Veteran small business owners are a strong community of achievers with a background in determined hard work. It’s no wonder so many veterans shift into starting and running a business when they rejoin civilian life. However, while time spent as an active duty service member can be an advantage when dealing with the demands of day-to-day business operations, it can also impede veteran business owners’ chances of obtaining business financing – with service-related gaps in financial history making it more challenging (and more complicated) for veterans to get business loans than their non-military counterparts. There are still great options out there, though. It just may take a little more time and a little more paperwork to put your hands on some funds. Let’s explore the most popular loan options for veteran small business owners.
Small Business Loan Options for Veterans
Veteran entrepreneurs can choose from a large selection of business loans and financing options provided by traditional banks and alternative lenders, along with loans that are backed by the federal government through the Small Business Administration (SBA). Loan options vary by lender and will have their own set requirements laid forth by each lender. Depending on your specific situation, one loan type will likely serve you better than another so fully researching each option to select the best financing for your business is critical.
Personal Loans for Veteran-owned Businesses
Let’s begin with one that you may not expect: It is more than possible to take out a personal loan to boost your small business. While business loans are frequently based on the overall financial standings of your enterprise itself, the terms of personal loans will be based on your personal creditworthiness and financial health. Using personal loans for your business, however, has its own set of rules and considerations.
Pros of Using a Personal Loan for Your Business:
- While there are options for secured personal loans, the majority typically do not require collateral, which means you’re less likely to be risking any of your personal assets to finance your business with this option.
- For new and very small businesses, it can be much easier to qualify for a personal loan than a traditional business loan. In addition, you can use the funds from your personal loan for virtually any expense.

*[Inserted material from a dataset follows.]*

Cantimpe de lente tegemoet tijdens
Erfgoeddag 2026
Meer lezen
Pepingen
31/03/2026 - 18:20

- You can get access to funds quickly – usually within a few days after you are approved, though some personal loans offer same-day funding. And personal loans typically come with very reasonable terms, ranging anywhere from two to seven years (though some lenders will go out as far as 10-12 years for much larger personal loans.)

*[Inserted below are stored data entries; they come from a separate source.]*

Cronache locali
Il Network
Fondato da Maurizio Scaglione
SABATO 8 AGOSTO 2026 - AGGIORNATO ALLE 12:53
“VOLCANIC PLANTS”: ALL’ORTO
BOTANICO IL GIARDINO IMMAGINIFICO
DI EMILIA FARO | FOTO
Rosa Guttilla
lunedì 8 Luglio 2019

Cons of Using a Personal Loan for Your Business
- You will have access to less money with a personal loan. In rare situations, some lenders do offer personal loans up to $100,000; but, typically, most lenders will only go up to $50,000 for very qualified candidates.

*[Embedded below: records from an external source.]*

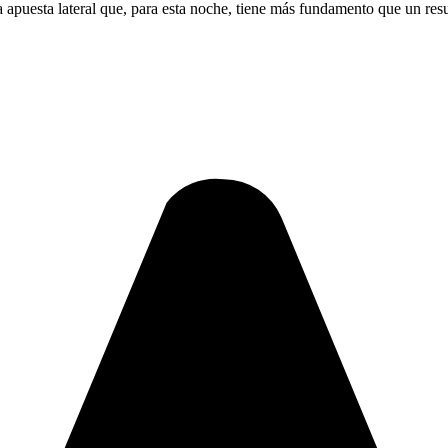
una apuesta lateral que, para esta noche, tiene más fundamento que un res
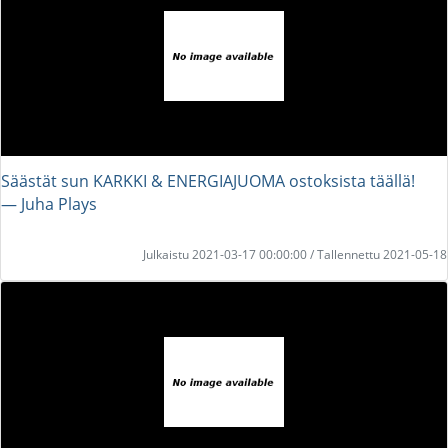
Säästät sun KARKKI & ENERGIAJUOMA ostoksista täällä!
― Juha Plays
Julkaistu 2021-03-17 00:00:00 / Tallennettu 2021-05-18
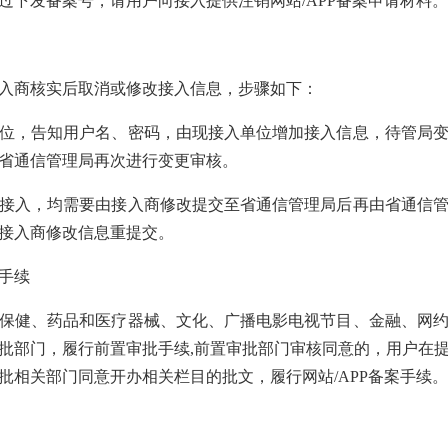
过下发备案号，请用户向接入提供注销网站/APP备案申请材料。
入商核实后取消或修改接入信息，步骤如下：
位，告知用户名、密码，由现接入单位增加接入信息，待管局
省通信管理局再次进行变更审核。
接入，均需要由接入商修改提交至省通信管理局后再由省通信
接入商修改信息重提交。
手续
保健、药品和医疗器械、文化、广播电影电视节目、金融、网
批部门，履行前置审批手续,前置审批部门审核同意的，用户在
批相关部门同意开办相关栏目的批文，履行网站/APP备案手续。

- APRs tend to be much higher with personal loans, with the average being about 11.05% in 2023, according to Bankrate. In addition, interest on a personal loan isn’t tax-deductible, unlike interest paid on a business loan.
- Regardless of whether you go for a secured or unsecured personal loan, you will be putting your personal credit on the line. If you do opt for a secured loan, you will also be putting personal assets at risk if you are unable to pay the loan.
Taking all of the positives and negatives into account, veteran business owners should be cautious when they decide to leverage a personal loan for business use. The scenario is best applied for new or very, very small businesses that aren’t likely to be approved for business-specific financing.
Loans from Family & Friends
Depending on your circumstances, taking out a loan directly from friends or family may be one of the best options available to small businesses – especially startups. While traditional financing will uniformly lay out terms and conditions (with the expectation of prompt payment), loaning money on a personal level requires a level of trust and understanding between both parties that extends beyond a pen-and-paper contract.
Pros of Friends & Family Loans:
- Friends & Family loans can be much more affordable for business owners, as individuals with this personal relationship often won’t charge as much in interest. In fact, they can waive interest overall for other benefits, such as a stake in ownership, royalties/revenue share, or even a lifetime discount for your products.
- This type of loan also has the potential to add more flexibility than “official” lenders. If you need to delay payment or you want to pay off the loan early, friends and family are more accommodating and less likely to charge you additional fees for these types of scenarios.
- These loans are a particularly great option for veterans who have a limited credit history that precludes them from accessing financing elsewhere.
Cons of Friends & Family Loans
- You’re making business personal which could negatively impact your relationships. Missed payments, disputes over a loan agreement, or a sense of general awkwardness if your business isn’t making money as quickly as you’d hoped, could all lead to a damaged personal relationship.
- While these loans are great options for those with limited credit, they can also be a detriment to your credit profile since they will not be helping you to build or improve your credit standing – which is something that you will need if you want to get more financing from a traditional lender down the line.
Like personal loans, friends and family loans can be a great option for new and very small businesses. They can also be a viable loan option for business owners with limited or bad credit. However, make sure you have a strong agreement – that both parties are happy with – in place to help insulate your relationship from any potential damage.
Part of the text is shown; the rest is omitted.